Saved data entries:
╭──

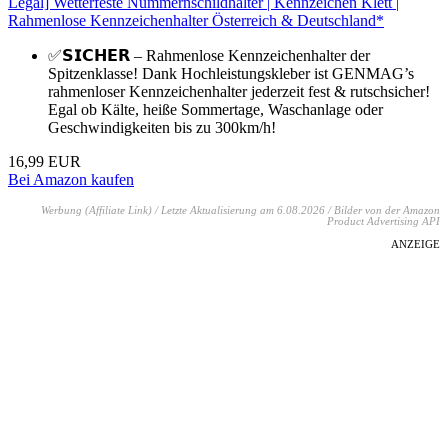
Legal] Wetterfeste Nummernschildhalter | Kennzeichen Klett |
Rahmenlose Kennzeichenhalter Österreich & Deutschland*
✅𝗦𝗜𝗖𝗛𝗘𝗥 – Rahmenlose Kennzeichenhalter der
Spitzenklasse! Dank Hochleistungskleber ist GENMAG’s
rahmenloser Kennzeichenhalter jederzeit fest & rutschsicher!
Egal ob Kälte, heiße Sommertage, Waschanlage oder
Geschwindigkeiten bis zu 300km/h!
16,99 EUR
Bei Amazon kaufen
Werbung (Affiliate Link) / Letzte Aktualisierung am 6.08.2026 / Bilder von der Amazon
Product Advertising API
ANZEIGE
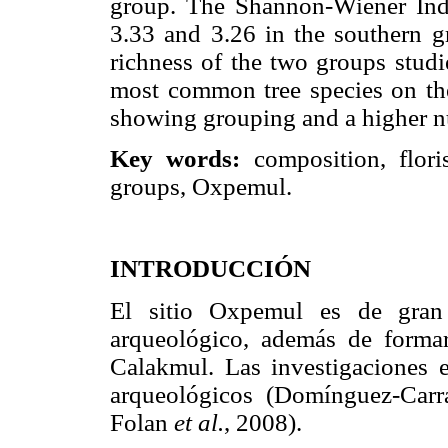
group. The Shannon-Wiener Inde
3.33 and 3.26 in the southern g
richness of the two groups studi
most common tree species on the 
showing grouping and a higher nu
Key words:
composition, floris
groups, Oxpemul.
INTRODUCCIÓN
El sitio Oxpemul es de gran 
arqueológico, además de formar
Calakmul. Las investigaciones e
arqueológicos (Domínguez-Car
Folan
et al.
, 2008).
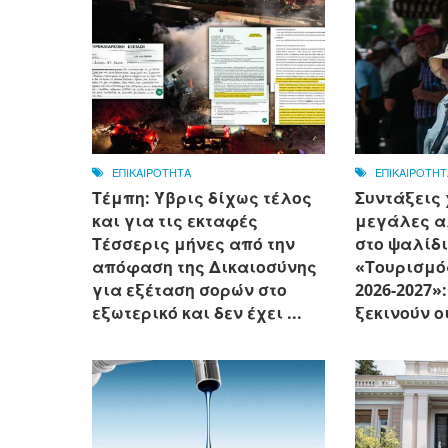
ΕΠΙΚΑΙΡΟΤΗΤΑ
ΕΠΙΚΑΙΡΟΤΗΤ
Τέμπη: Ύβρις δίχως τέλος
Συντάξεις 
και για τις εκταφές
μεγάλες α
Τέσσερις μήνες από την
στο ψαλίδι
απόφαση της Δικαιοσύνης
«Τουρισμό
για εξέταση σορών στο
2026-2027»
εξωτερικό και δεν έχει ...
ξεκινούν ο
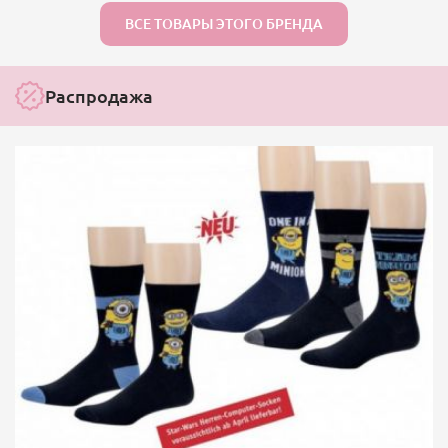
ВСЕ ТОВАРЫ ЭТОГО БРЕНДА
Распродажа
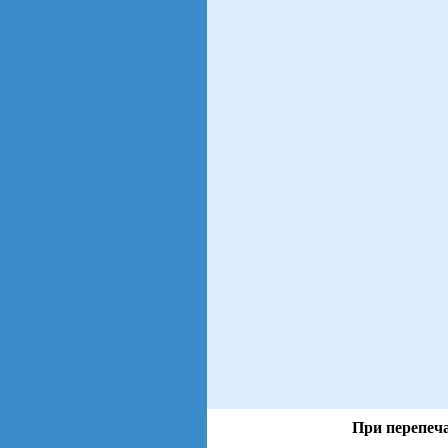
При перепеча
views: 17 | users: 2
gen page: 0.01s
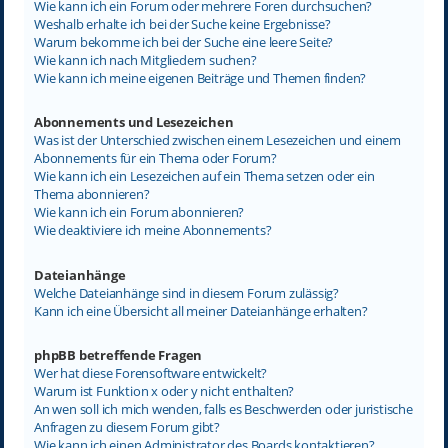
Wie kann ich ein Forum oder mehrere Foren durchsuchen?
Weshalb erhalte ich bei der Suche keine Ergebnisse?
Warum bekomme ich bei der Suche eine leere Seite?
Wie kann ich nach Mitgliedern suchen?
Wie kann ich meine eigenen Beiträge und Themen finden?
Abonnements und Lesezeichen
Was ist der Unterschied zwischen einem Lesezeichen und einem
Abonnements für ein Thema oder Forum?
Wie kann ich ein Lesezeichen auf ein Thema setzen oder ein
Thema abonnieren?
Wie kann ich ein Forum abonnieren?
Wie deaktiviere ich meine Abonnements?
Dateianhänge
Welche Dateianhänge sind in diesem Forum zulässig?
Kann ich eine Übersicht all meiner Dateianhänge erhalten?
phpBB betreffende Fragen
Wer hat diese Forensoftware entwickelt?
Warum ist Funktion x oder y nicht enthalten?
An wen soll ich mich wenden, falls es Beschwerden oder juristische
Anfragen zu diesem Forum gibt?
Wie kann ich einen Administrator des Boards kontaktieren?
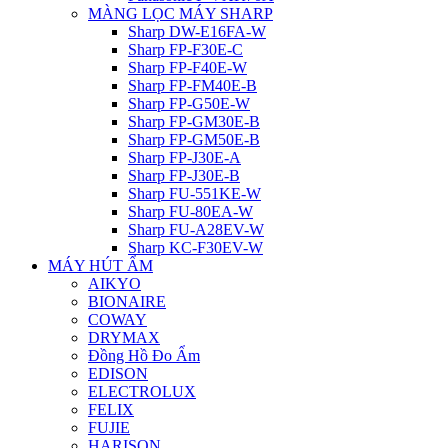
MÀNG LỌC MÁY SHARP
Sharp DW-E16FA-W
Sharp FP-F30E-C
Sharp FP-F40E-W
Sharp FP-FM40E-B
Sharp FP-G50E-W
Sharp FP-GM30E-B
Sharp FP-GM50E-B
Sharp FP-J30E-A
Sharp FP-J30E-B
Sharp FU-551KE-W
Sharp FU-80EA-W
Sharp FU-A28EV-W
Sharp KC-F30EV-W
MÁY HÚT ẨM
AIKYO
BIONAIRE
COWAY
DRYMAX
Đồng Hồ Đo Ẩm
EDISON
ELECTROLUX
FELIX
FUJIE
HARISON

╰──

» Prompt:
Copy each line above that contains the word "Kennzeichenhalter".

» Solution for this task:
Rahmenlose Kennzeichenhalter Österreich & Deutschland*
✅𝗦𝗜𝗖𝗛𝗘𝗥 – Rahmenlose Kennzeichenhalter der
rahmenloser Kennzeichenhalter jederzeit fest & rutschsicher!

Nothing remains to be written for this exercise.